As Oscar Grant took the train from his Oakland home on New Year’s Eve in 2008 to celebrate in San Francisco’s Embarcadero neighborhood, he almost certainly did not consider the events of that night becoming the crux of violent protests, public art campaigns or feature films. But when a police officer named Johannes Mehserle shot and killed an unarmed Grant as he returned home by train early on New Year’s Day, his life suddenly took on new weight in the ongoing battle for social justice. Protests erupted. Debates raged. Mural after mural went up around Oakland in Grant’s memory.

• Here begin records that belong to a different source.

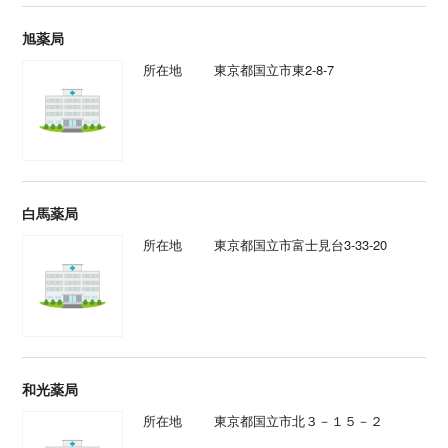
旭薬局
所在地
東京都国立市東2-8-7
白馬薬局
所在地
東京都国立市富士見台3-33-20
和光薬局
所在地
東京都国立市北３－１５－２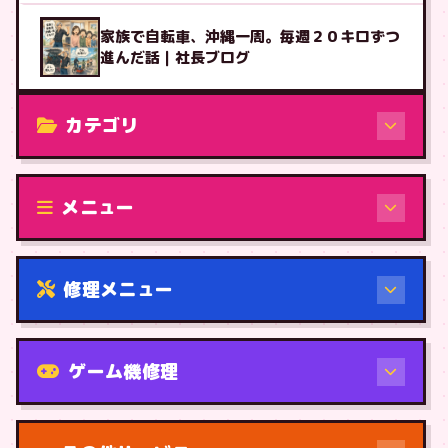
家族で自転車、沖縄一周。毎週２０キロずつ
進んだ話｜社長ブログ
カテゴリ
修理（機種から）
メニュー
修理メニュー
機種から
ゲーム機修理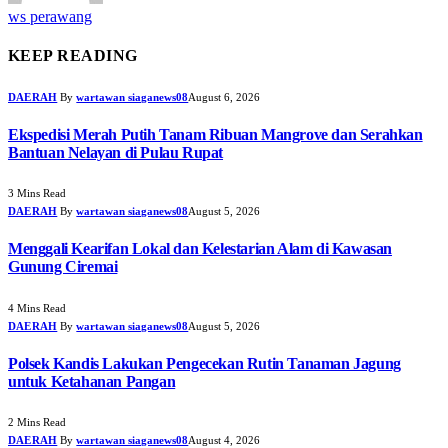
ws perawang
KEEP READING
DAERAH
By
wartawan siaganews08
August 6, 2026
Ekspedisi Merah Putih Tanam Ribuan Mangrove dan Serahkan
Bantuan Nelayan di Pulau Rupat
3 Mins Read
DAERAH
By
wartawan siaganews08
August 5, 2026
Menggali Kearifan Lokal dan Kelestarian Alam di Kawasan
Gunung Ciremai
4 Mins Read
DAERAH
By
wartawan siaganews08
August 5, 2026
Polsek Kandis Lakukan Pengecekan Rutin Tanaman Jagung
untuk Ketahanan Pangan
2 Mins Read
DAERAH
By
wartawan siaganews08
August 4, 2026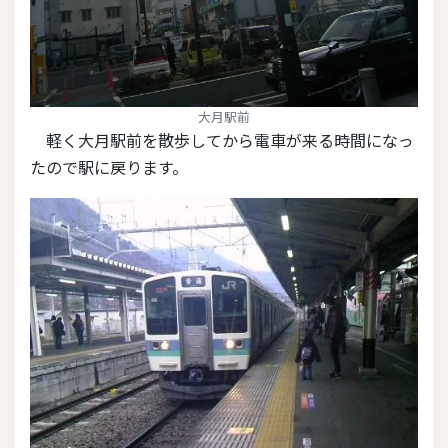
大月駅前
軽く大月駅前を散歩してから電車が来る時間になっ
たので駅に戻ります。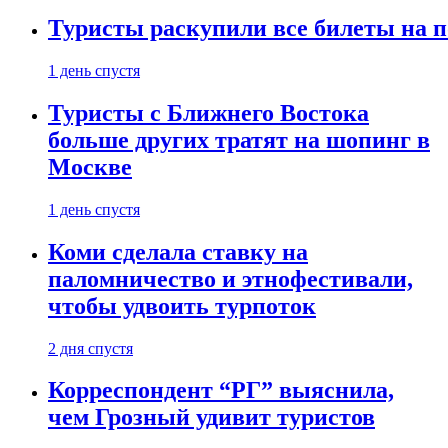
Туристы раскупили все билеты на п
1 день спустя
Туристы с Ближнего Востока
больше других тратят на шопинг в
Москве
1 день спустя
Коми сделала ставку на
паломничество и этнофестивали,
чтобы удвоить турпоток
2 дня спустя
Корреспондент “РГ” выяснила,
чем Грозный удивит туристов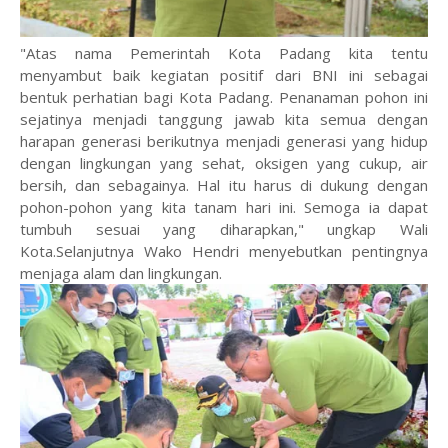
"Atas nama Pemerintah Kota Padang kita tentu
menyambut baik kegiatan positif dari BNI ini sebagai
bentuk perhatian bagi Kota Padang. Penanaman pohon ini
sejatinya menjadi tanggung jawab kita semua dengan
harapan generasi berikutnya menjadi generasi yang hidup
dengan lingkungan yang sehat, oksigen yang cukup, air
bersih, dan sebagainya. Hal itu harus di dukung dengan
pohon-pohon yang kita tanam hari ini. Semoga ia dapat
tumbuh sesuai yang diharapkan," ungkap Wali
Kota.Selanjutnya Wako Hendri menyebutkan pentingnya
menjaga alam dan lingkungan.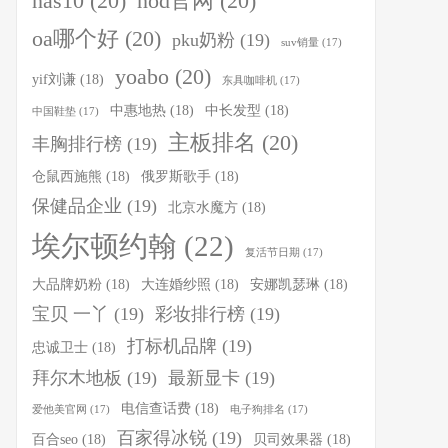
nas10
(20)
nod官网
(20)
oa哪个好
(20)
pku奶粉
(19)
suv销量
(17)
yoabo
(20)
yif刘谦
(18)
东具咖啡机
(17)
中惠地热
(18)
中长发型
(18)
中国鞋垫
(17)
主板排名
(20)
丰胸排行榜
(19)
仓鼠西施熊
(18)
俄罗斯歌手
(18)
保健品企业
(19)
北京水魔方
(18)
埃尔顿约翰
(22)
复活节日期
(17)
大品牌奶粉
(18)
大连婚纱照
(18)
安娜凯瑟琳
(18)
宝贝 一丫
(19)
彩妆排行榜
(19)
打标机品牌
(19)
忠诚卫士
(18)
拜尔木地板
(19)
最新显卡
(19)
电信查话费
(18)
爱他美官网
(17)
电子狗排名
(17)
百家得冰锐
(19)
百合seo
(18)
贝司效果器
(18)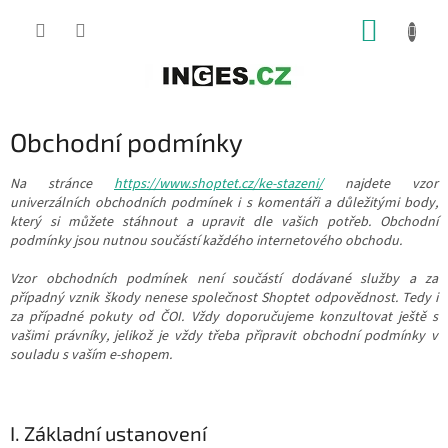
Přejít
NÁKUP
na
obsah
KOŠÍK
Obchodní podmínky
Na stránce
https://www.shoptet.cz/ke-stazeni/
najdete vzor
univerzálních obchodních podmínek i s komentáři a důležitými body,
který si můžete stáhnout a upravit dle vašich potřeb. Obchodní
podmínky jsou nutnou součástí každého internetového obchodu.
Vzor obchodních podmínek není součástí dodávané služby a za
případný vznik škody nenese společnost Shoptet odpovědnost. Tedy i
za případné pokuty od ČOI. Vždy doporučujeme konzultovat ještě s
vašimi právníky, jelikož je vždy třeba připravit obchodní podmínky v
souladu s vaším e-shopem.
I. Základní ustanovení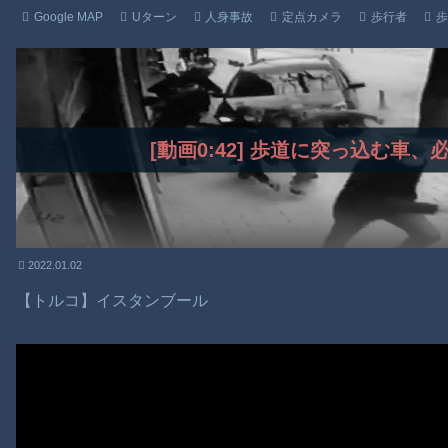
Google MAP
Uターン
人身事故
定点カメラ
歩行者
歩
[動画0:42] 歩道に突っ込む車
2022.01.02
【トルコ】イスタンブール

And now, Grant, a young black man who was just a month from his 23rd birthday when he died, is the subject of a film called Fruitvale Station, named for the Bay Area Rapid Transit (BART) terminal he was shot in. As part of the effort to raise awareness for the film and its depiction of inequity, another three, large-scale memorial murals have been commissioned to be done by artists known for their politically charged and publicly visible works of art: Lydia Emily, Ron English and LNY. The difficulty facing these often-dissident painters is balancing an honorific tone without losing any weight in the commentary of the mural. This is all while speaking to an expanded audience—unlike the numerous paintings of Grant that adorn Oakland, these new pieces will appear in San Francisco, Brooklyn and Los Angeles.
“The mural needs to speak to a neighborhood that needs to hear it,” Emily, who is painting her contribution on the wall of the Ian Ross Gallery in San Francisco, told Complex. “Oakland doesn’t need another Oscar grant mural. They have plenty. The idea of him being immortalized like this needs to spread outside of Oakland.”